‘Dream Game’ entrenched in our culture
Published 12:15 am Sunday, December 18, 2022
- This barn, with an attached basketball goal, is similar to ones where many Kentucky youth pretended to be part of Kentucky’s “Dream Game” growing up.
I slowly, methodically backed my way into the foul lane dribbling the basketball low to the ground. The defender, with hands held high, would be no match in preventing me from scoring. Thousands were watching as I positioned my 10-year-old body for a hook shot I had practiced at least a thousand times.
Of course, I hit it and the crowd went wild. After all, I was for a brief time Bevo Francis, the greatest scorer in college basketball in 1953. He was 6-9 and I doubt that I was even 4-9. Still it didn’t stop me from pretending.
To be like Bevo was a dream, and I could make it happen on my small dirt court with a goal and plywood backboard nailed to the rear of my garage on Neubert Drive in Elizabethtown.
Even with a mud-caked basketball, I could hit that hook shot. If I didn’t, surely I was fouled and automatically got a do-over. Was there ever a kid who played one-on-nobody who didn’t do the 5-4-3-2-1 thing? There was always a good excuse when the shot didn’t swish through the net, if there was even a net.
Basketball, at least in Kentucky, has often been referred to as the “dream game,” and now you know why.
For all practical purposes, my dream of being a great basketball player ended with a reality check at the high school level. However, after becoming an athletic administrator at Western Kentucky University, I was around the game a lot. Sitting alongside legendary sportscaster Wes Strader for 13 years describing the game to listeners across the state was, shall I say, another dream come true.
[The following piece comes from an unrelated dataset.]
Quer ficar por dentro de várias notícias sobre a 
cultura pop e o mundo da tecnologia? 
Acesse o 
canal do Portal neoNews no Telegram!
While at Western, as a student I got to know coach Ed Diddle, and later at UK coach Adolph Rupp. Neither probably knew my name but somehow remembered where I was from. They both called me “E-town.”
Early on while studying journalism, I dreamed of someday covering the Olympics for a big newspaper. Never happened.
I did have a bucket list of great basketball players someday I’d like to meet and even write about. It happened.
First came King Kelly Coleman. Wrote a book about his life as the greatest scorer in Kentucky high school history. Then came Frank Selvy. His college history included a 100-point game becoming an All-American at Furman before being the NBA No. 1 draft choice in 1954. His life and those of his brothers became part of a book I wrote, “The Boys From Corbin: America’s Greatest Little Sports Town.”
Next came Bevo Francis. In 1953, he scored 116-points in a game for Rio Grande College in Ohio, and no sports name, college or pro, was bigger than Bevo. I was 10 and wanted to play like Bevo. I did – in my backyard.
How could I ever meet and write about Bevo Francis?
Finding out an annual basketball tournament was being played at Rio Grande, Ohio, every November, I thought this might be my one shot at it. It was.
In November 2014, I drove to Ohio and met the famous Bevo, some of his teammates and even his coach, Newt Oliver. It was so much more than I expected, especially when Bevo asked me to join him as he drove a golf cart to where he would take a seat in a convertible that was in a parade honoring him and his 1953-54 team.
What a weekend it turned out to be. Bevo, his teammates, Friday night parade, Saturday luncheon, and sitting and talking with Bevo and his old coach. Bevo died the next year at age 82.
A sidebar to the trip to Rio Grande – this is where the Bob Evans Restaurant was born.
Driving past the Bob Evans 1,000-acre farm on the way to see something else added to the total experience.
With Kelly, Frank and Bevo now in tow, I was able to somehow turn the dream of a young boy into a reality.